The Compton effect (or Compton scattering) consists of the increase in the wavelength of a photon when it collides with a free electron and loses part of its energy. The frequency or wavelength of the scattered radiation depends solely on the angle of scattering.

Discovery and historical relevance

The Compton effect was studied by physicist Arthur Compton in 1923, who was able to explain it using the quantum notion of electromagnetic radiation as quanta of energy and Einstein's relativistic mechanics. The Compton effect was the final demonstration of the quantum nature of light after Planck's studies of the black body and Albert Einstein's explanation of the photoelectric effect.

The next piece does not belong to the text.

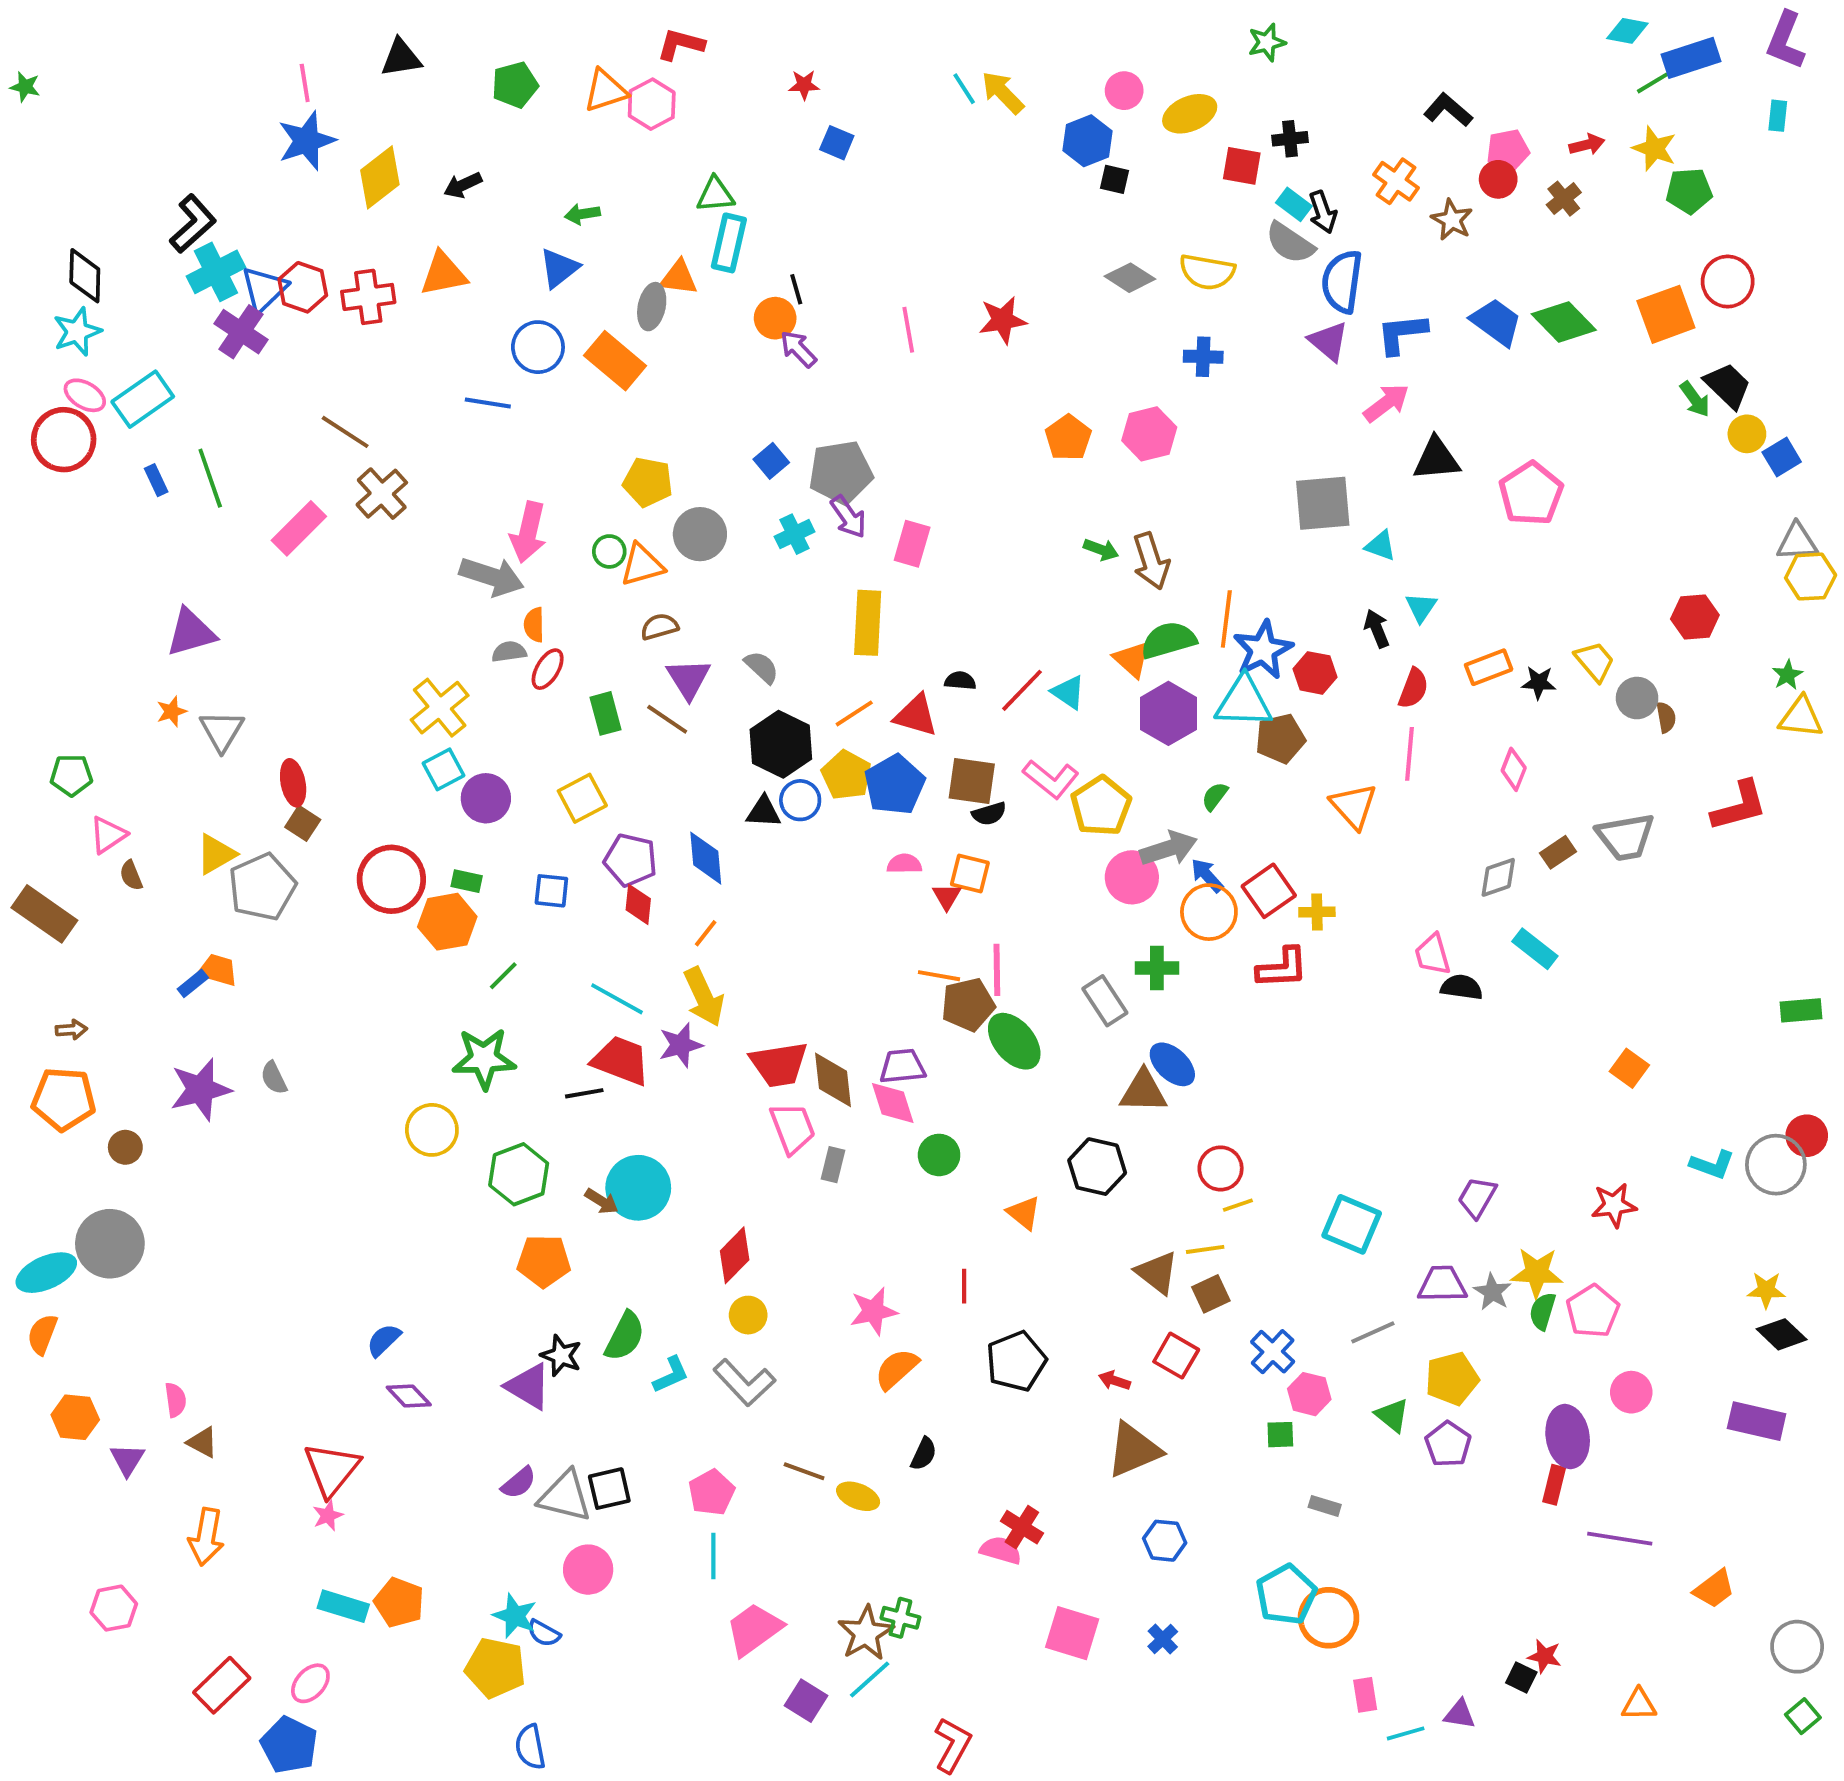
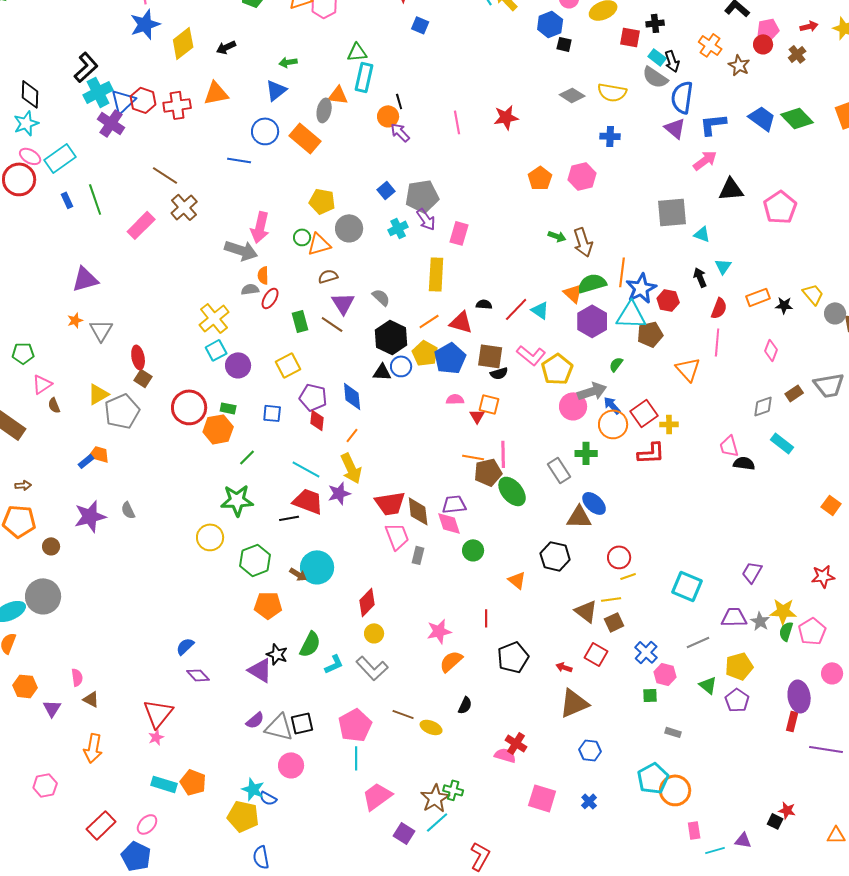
pink pentagon: (711, 1492) -> (355, 725), size x1.4

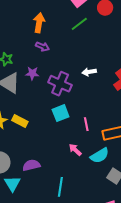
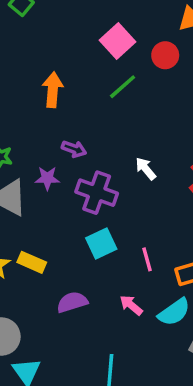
purple arrow: (42, 47) -> (74, 149), moved
white arrow: (89, 72) -> (146, 169), turned 64
purple semicircle: (31, 165) -> (72, 302), moved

Compton discovered this effect by experimenting with X-rays, which were directed against one side of a block of carbon. When the X-rays collided with the block, they spread out in various directions; as the angle of the scattered rays increased, their wavelength also increased. Based on quantum theory, Compton stated that the effect was due to the fact that the X-ray quantum acts as a material particle when colliding with the electron, for which the kinetic energy, which the quantum imparts to the electron, represents a loss in its original energy.

As a consequence of these studies, Compton won the Nobel Prize in Physics in 1927.

This effect is of special scientific relevance, since it cannot be explained through the wave nature of light. This must behave like a particle to be able to explain these observations, which is why it acquires a wave-corpuscle duality characteristic of quantum mechanics.

Mathematical formulation

The wavelength variation of scattered photons, Δ Δ λ λ {displaystyle Delta lambda }, can be calculated through the Compton ratio:

Δ Δ λ λ =hmec(1− − # θ θ ),{displaystyle Delta lambda ={frac {h}{m_{e}c}left(1-cos theta right),}

where:

  • h{displaystyle h} It's Planck's constant,
  • me{displaystyle m_{e} is the mass of the electron,
  • c{displaystyle c} It's the speed of light.
  • θ θ {displaystyle theta } the angle between incident and scattered photons.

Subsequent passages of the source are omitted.